第2話

 離婚の手続きは弁護士が速やかに行い、とんとん拍子に話は進んだ。最後までクライブは納得がいかないようだったが、弁護士伝いにこれ以上長引かせると慰謝料を請求すると言ったら、ようやく諦めて書類にサインをした。


「まさか本当に父さんを追い出すとは思わなかったよ。おかげで、俺は早めに家を継がされて迷惑なんだけど?」


 執務室で、離婚に関する最後の書類にサインをしていると、嫡男のチェスターが話しかけてきた。


 私とクライブの間には3人の子どもがいる。長男のチェスター、長女のアリス、次男のブライアンだ。長女のアリスは既に伯爵家に嫁に行った。次男は王都の騎士団に出仕している。

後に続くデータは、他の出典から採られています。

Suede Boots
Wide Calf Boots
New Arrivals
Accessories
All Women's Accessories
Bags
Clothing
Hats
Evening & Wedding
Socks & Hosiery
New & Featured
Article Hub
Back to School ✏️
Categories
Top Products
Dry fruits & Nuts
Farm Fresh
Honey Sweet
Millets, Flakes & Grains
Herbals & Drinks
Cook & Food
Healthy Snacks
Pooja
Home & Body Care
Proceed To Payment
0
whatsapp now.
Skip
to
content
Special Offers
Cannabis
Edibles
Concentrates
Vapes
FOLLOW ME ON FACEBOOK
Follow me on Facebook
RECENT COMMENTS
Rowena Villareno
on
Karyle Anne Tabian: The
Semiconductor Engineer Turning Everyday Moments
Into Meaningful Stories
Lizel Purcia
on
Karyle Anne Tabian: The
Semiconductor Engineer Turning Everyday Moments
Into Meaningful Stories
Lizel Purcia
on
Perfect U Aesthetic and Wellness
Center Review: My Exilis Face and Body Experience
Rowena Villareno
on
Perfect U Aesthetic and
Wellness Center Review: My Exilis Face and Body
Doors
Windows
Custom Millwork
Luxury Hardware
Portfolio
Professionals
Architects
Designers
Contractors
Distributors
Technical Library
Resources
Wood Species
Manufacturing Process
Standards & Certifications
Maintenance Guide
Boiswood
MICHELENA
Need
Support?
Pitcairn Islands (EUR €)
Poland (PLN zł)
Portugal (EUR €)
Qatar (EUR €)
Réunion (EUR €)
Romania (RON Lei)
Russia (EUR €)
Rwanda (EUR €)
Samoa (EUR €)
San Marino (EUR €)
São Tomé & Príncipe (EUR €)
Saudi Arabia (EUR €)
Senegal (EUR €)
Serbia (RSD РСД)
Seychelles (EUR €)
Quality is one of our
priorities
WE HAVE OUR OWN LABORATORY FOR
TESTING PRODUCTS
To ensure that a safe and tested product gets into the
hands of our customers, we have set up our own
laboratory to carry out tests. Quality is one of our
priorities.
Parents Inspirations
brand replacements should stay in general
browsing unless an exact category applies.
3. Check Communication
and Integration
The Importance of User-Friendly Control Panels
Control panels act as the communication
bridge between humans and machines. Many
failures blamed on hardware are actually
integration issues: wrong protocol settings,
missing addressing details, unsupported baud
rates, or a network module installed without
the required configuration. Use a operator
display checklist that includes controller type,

 長男のチェスターは、つい先日まで隣国に留学させていたが、今回の件があって、予定より早く帰国させた。クライブと同じ黒髪、黒目でありながら、長いまつ毛と物憂げな表情から、どことなく妖艶で危うさのある美形。社交界でもよくモテると聞く。一見遊んでいるようにみえるが、実のところ要領がよく、抜け目のない男だ。

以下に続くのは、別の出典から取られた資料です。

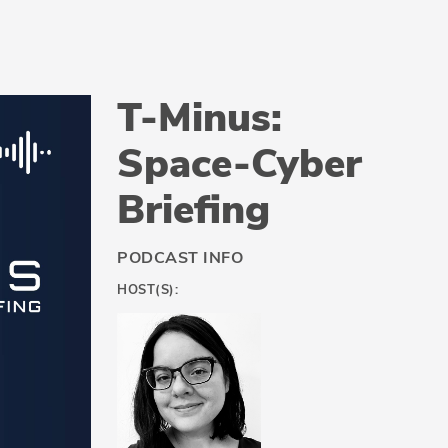
T-Minus:
Space-Cyber
Briefing
PODCAST INFO
HOST(S):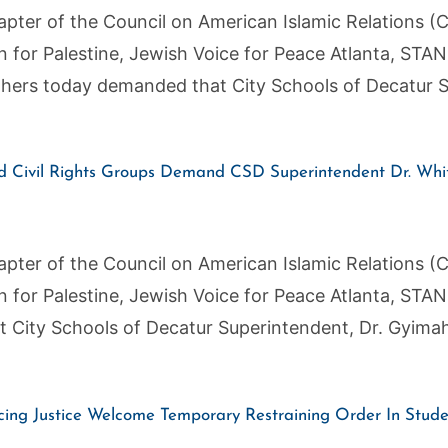
pter of the Council on American Islamic Relations (C
on for Palestine, Jewish Voice for Peace Atlanta, ST
thers today demanded that City Schools of Decatur S
Civil Rights Groups Demand CSD Superintendent Dr. Whit
pter of the Council on American Islamic Relations (C
on for Palestine, Jewish Voice for Peace Atlanta, ST
 City Schools of Decatur Superintendent, Dr. Gyima
ng Justice Welcome Temporary Restraining Order In Studen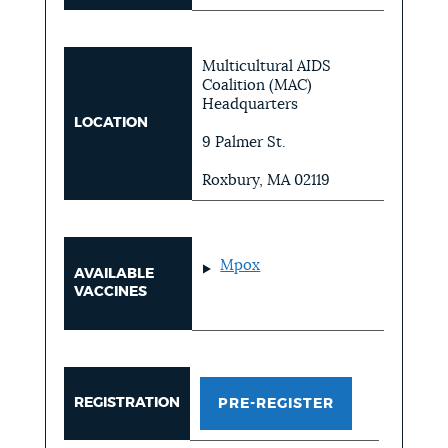
Multicultural AIDS
Coalition (MAC)
Headquarters
LOCATION
9 Palmer St.
Roxbury, MA 02119
Mpox
AVAILABLE
VACCINES
REGISTRATION
PRE-REGISTER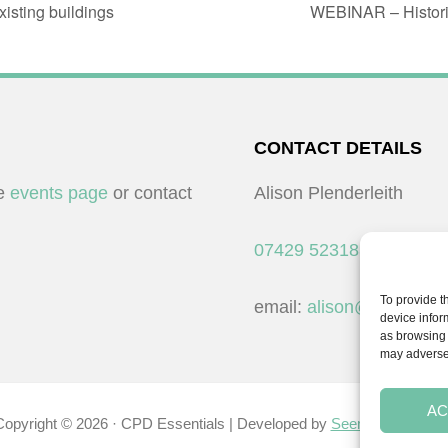
sting buildings
WEBINAR – Historic 
CONTACT DETAILS
he
events page
or contact
Alison Plenderleith
07429 523183
To provide t
email:
alison@cpdessent
device infor
as browsing 
may adversel
AC
Copyright © 2026 · CPD Essentials | Developed by
Seemore Graphic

「だって、仕方ないでしょう。アディントン夫人のお腹には子がいたのよ。」


「父さんも馬鹿正直だね。探偵を張らせたけど、あの女狐、父さん以外とも関係を持っていたよ。未亡人っていうのはモテるんだね。」


「そう。それじゃ、クライブの子じゃなかったかもしれないわね。でもね、私をないがしろにして不貞を働いていたことは事実よ。」


「その割に、母さんって案外あっさりしているよね。20年も一緒にいて、子どもを3人も儲けたのに。女性ってそういうものなの?」


 チェスターの黒い目がぎろりと光る。


「クライブとは政略結婚だったし、もう彼は十分にその役割を果たしたから。」


「役割か。なんか使い捨ての駒みたい。母さんよっぽど、アディントン公爵が亡くなった時の方がショックを受けていたんじゃない?」


「あら、よく見ているわね。彼は年が同じでね。子どもの頃、よく一緒に遊んだの。あなただって悪友のシリル様が亡くなったら悲しいでしょう。」


「まあ、そりゃそうだけど。」


「そういえば、今日も婚約申込の釣書が届いていたわよ。あなたもそろそろ身を固めなさい。もうすぐ正式にフィンズベリー侯爵になるんだから。」


「今はそういうの選んで会う気分じゃない。なんかもっと結婚に対して夢を持ちたいよなあ。」


「貴族の結婚では、本人の意思よりも、家同士の利害が優先されるの。これは貴族に生まれた以上、当然のこと。ほら、このウォルシュ伯爵家のお嬢さんは?最近、領地で新しく銀鉱脈が見つかったって噂よ。」


 そう言って、釣書の1つをチェスターに手渡す。


「いや、いい。俺も、初恋にケリをつけてくるから。」


「まったく、誰に似たんだか。トラブルはよしてちょうだいね。クライブの後始末だけで大変だったんだから。」


「俺はあそこまで馬鹿じゃない。この家と母さんには迷惑をかけないよ。だから安心して。」


 不敵な微笑を浮かべ、チェスターは執務室を後にした。